SABC Education
- Company logo
- Country: South Africa
- Broadcast area: South Africa
- Network: SABC
- Headquarters: SABC Television Park, Uitsaaisentrum, Johannesburg, South Africa

Programming
- Language(s): English
- Picture format: (576i, SDTV)

Ownership
- Owner: South African Broadcasting Corporation
- Sister channels: SABC 1; SABC 2; SABC 3; SABC News; SABC Lehae; SABC Sport; SABC Encore; SABC Children;

History
- Founded: 1996

Links
- Website: www.sabceducation.co.za www.seva.co.za

Availability

Terrestrial
- Sentech: SABC DTT

Streaming media
- SABC Plus OTT: SABC Plus

= SABC Education =

South African television channel

SABC Education is a South African educational television channel owned by the South African Broadcasting Corporation (SABC).

==History==
In 1991, TV2, TV3, and TV4 were combined into a new service called CCV (Contemporary Community Values). A third channel was introduced known as TSS, or TopSport Surplus, TopSport being the brand name for the SABC's sports coverage, but this was replaced by NNTV (National Network TV), an educational, non-commercial channel, in 1993.

Established in 1996, SABC Education is a SABC business unit responsible for delivering the educational mandate of the public broadcaster.

In 2012, The SABC announced plans to launch it as a standalone channel alongside 14 other channels the public broadcaster planned to launch on their DTT platforms alongside SABC 4, SABC 5, SABC Movies, and SABC Sport.

In 2015, SABC Education partnered up with Tuluntulu to launch the brand as an online channel alongside SABC Children.

In 2018, the SABC downsized its unfunded DTT plans to 9 channels with SABC Sport and Education present in that portfolio.

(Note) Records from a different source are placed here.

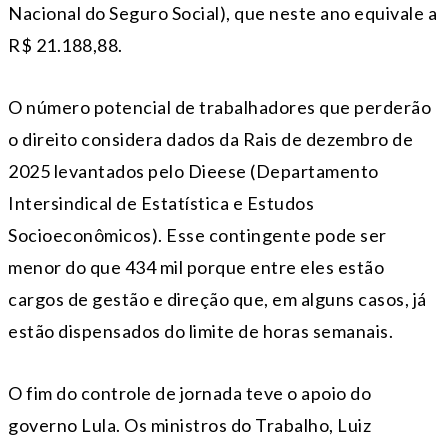
Nacional do Seguro Social), que neste ano equivale a
R$ 21.188,88.
O número potencial de trabalhadores que perderão
o direito considera dados da Rais de dezembro de
2025 levantados pelo Dieese (Departamento
Intersindical de Estatística e Estudos
Socioeconômicos). Esse contingente pode ser
menor do que 434 mil porque entre eles estão
cargos de gestão e direção que, em alguns casos, já
estão dispensados do limite de horas semanais.
O fim do controle de jornada teve o apoio do
governo Lula. Os ministros do Trabalho, Luiz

They also launched a virtual academy for the brand to assist matriculants with their studies and equip them with the necessary skills to work independently.

In 2020, the COVID-19 pandemic forced the shutdown of most schools, and SABC rolled out SABC Education over DTT and YouTube from May 4, adding more platforms as time went on. In November 2022, SABC in partnership with Hisense Group South Africa Launched SABC Plus. SABC has been unable to add the channel to the satellite services DStv and StarSat.

== Programming ==

The content found on the 24/7 channel is either archived or found on SABC 1–3.